There is no specific term in Ayurevda for Bronchiectasis. In the modern world’s understanding- the disease is considered as the disease of the ‘Prana-vaha strotas’ under the category of ‘Kshay’ i.e., complete degenerative disease. This disease is considered very close to ‘Ksayaja Kasa’ and ‘Rajyashshama’ i.e. Tuberculosis, that is why some stages of disease are very hard to diagnose- if it is Bronchiectasis or tuberculosis. Therefore, sometimes, patients end up being treated for tuberculosis. It is a chronic, progressive illness of incurable nature. In Bronchiectasis, the lungs become the battlefield for various infections and our immunity. In most of the cases, Bronchiectasis is a complication of recurrent infections of other chronic lung disease.

According to the western system of medication, Bronchiectasis is the Persistent and progressive(Advancing, going forward, going from bad to worse, increasing in scope or severity) dialation of bronchi or bronchioles as a consequence of inflammatory disease(lungs infections),Obstruction(tumour) or congenital abnormality (for example cystic fibrosis).
Symptoms include fetid breath and paroxysmal (Recurring in paroxysms, spasms or seizures coughing), with expectoration of mucopurulent matter.
It may affect the bronchioles uniformly or occur in irregular pockets or the dilated bronchi may have terminal bulbous enlargements.

Aetiology

According to Ayurveda, intake of visama or irregular type of meals and unwholesome food, abhisyandi food i.e., ingredients which cause obstruction to the channels, excessive sleep, excessive exercise, excessive mental and physical stress. Increased intake of very cold and astringent food, suppression of natural urges and excessive worry, all are considered to initiate the disease process.
All above factors lead to imbalance of all three doshas in the body and adversely affect the digestive fire- jatharagni of the body, which the main channel to generate immunity in the body. Ultimately, the immunity of the body diminishes and the susceptibility to infection increases. This leads to inflammation, obstruction (by excessive mucus) and destruction of the normal lung tissue- bronchi and bronchioles and also overall emaciation of the body.

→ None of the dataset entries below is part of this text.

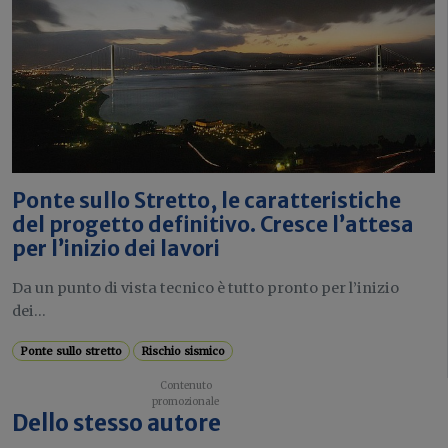
Ponte sullo Stretto, le caratteristiche
del progetto definitivo. Cresce l’attesa
per l’inizio dei lavori
Da un punto di vista tecnico è tutto pronto per l’inizio
dei...
Ponte sullo stretto
Rischio sismico
Dello stesso autore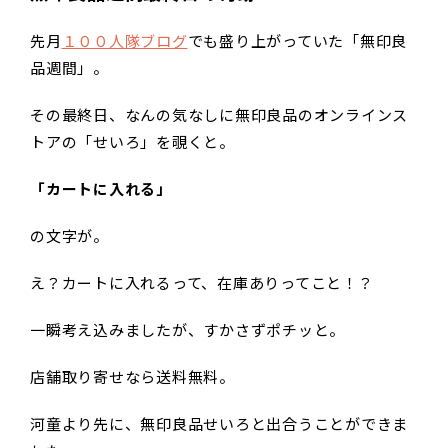
先月
１００人隊ブログ
でも盛り上がっていた「無印良
品週間」。
その最終日、なんの気なしに無印良品のオンラインス
トアの「せいろ」を覗くと。
「カートに入れる」
の文字が。
え？カートに入れるって、在庫ありってこと！？
一瞬考え込みましたが、すかさずポチッと。
店舗取り寄せなら送料無料。
河童より先に、無印良品せいろと出合うことができま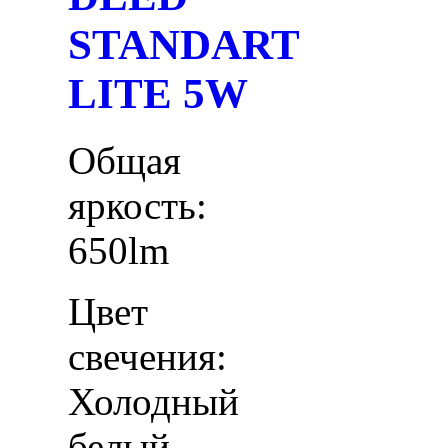
STANDART
LITE 5W
Общая
яркость:
650lm
Цвет
свечения:
Холодный
белый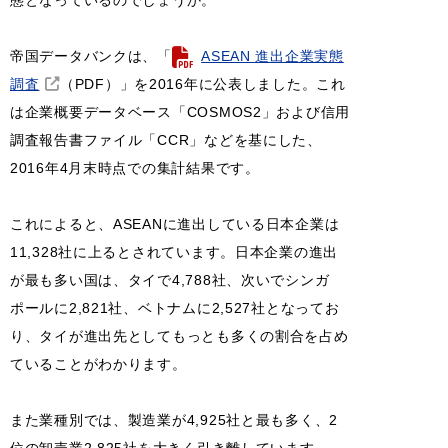
帝国データバンクは、「
ASEAN 進出企業実態
調査
（PDF）」を2016年に公表しました。これ
は企業概要データベース「COSMOS2」および信用
調査報告書ファイル「CCR」などを基にした、
2016年4月末時点での集計結果です。
これによると、ASEANに進出している日本企業は
11,328社に上るとされています。日本企業の進出
が最も多い国は、タイで4,788社、次いでシンガ
ポールに2,821社、ベトナムに2,527社となってお
り、タイが進出先としてもっとも多くの割合を占め
ていることがわかります。
また業種別では、製造業が4,925社と最も多く、2
位の卸売業2,825社を大きく引き離しています。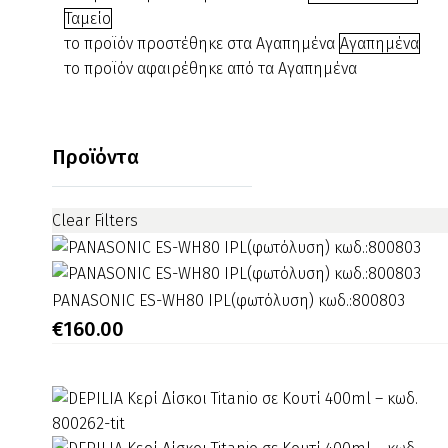
€7.00.
είναι:
αλουμινένιο
Ταμείο
€5.00.
Ταψάκι
το προϊόν προστέθηκε στα Αγαπημένα
Αγαπημένα
–
το προϊόν αφαιρέθηκε από τα Αγαπημένα
Μέλι
500ml
κωδ.100263-
Προϊόντα
ml
Clear Filters
PANASONIC
PANASONIC ES-WH80 IPL(φωτόλυση) κωδ.:800803
ES-
€
160.00
WH80
IPL(φωτόλυση)
κωδ.:800803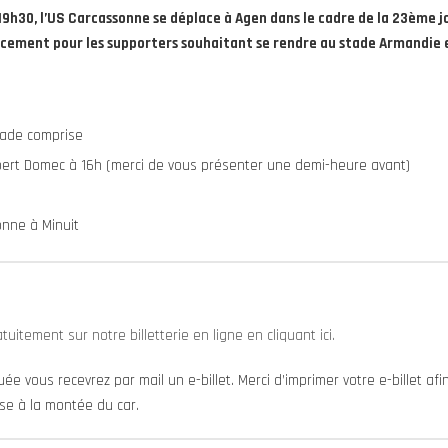
19h30, l’US Carcassonne se déplace à Agen dans le cadre de la 23ème
acement pour les supporters souhaitant se rendre au stade Armandie e
tade comprise
bert Domec à 16h (merci de vous présenter une demi-heure avant)
onne à Minuit
uitement sur notre billetterie en ligne en cliquant ici.
uée vous recevrez par mail un e-billet. Merci d’imprimer votre e-billet af
ise à la montée du car.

Clinical Presentation of the disease includes recurrent respiratory infections, productive cough, shortness of breath, and occasional haemoptysis.
The disease presents in two forms - Diffuse or Focal. Diffuse bronchiectasis is more often found in association with underlying disorders such as cystic fibrosis (CF), immune deficiencies (including human immunodeficiency virus [HIV]), primary ciliary dyskinesia, and recurrent aspiration syndromes. Focal bronchiectasis is usually associated with bronchial obstruction (ie, foreign body) that leads to infection. In developing countries, bronchiectasis is still frequently encountered as one of the complication of acute infection.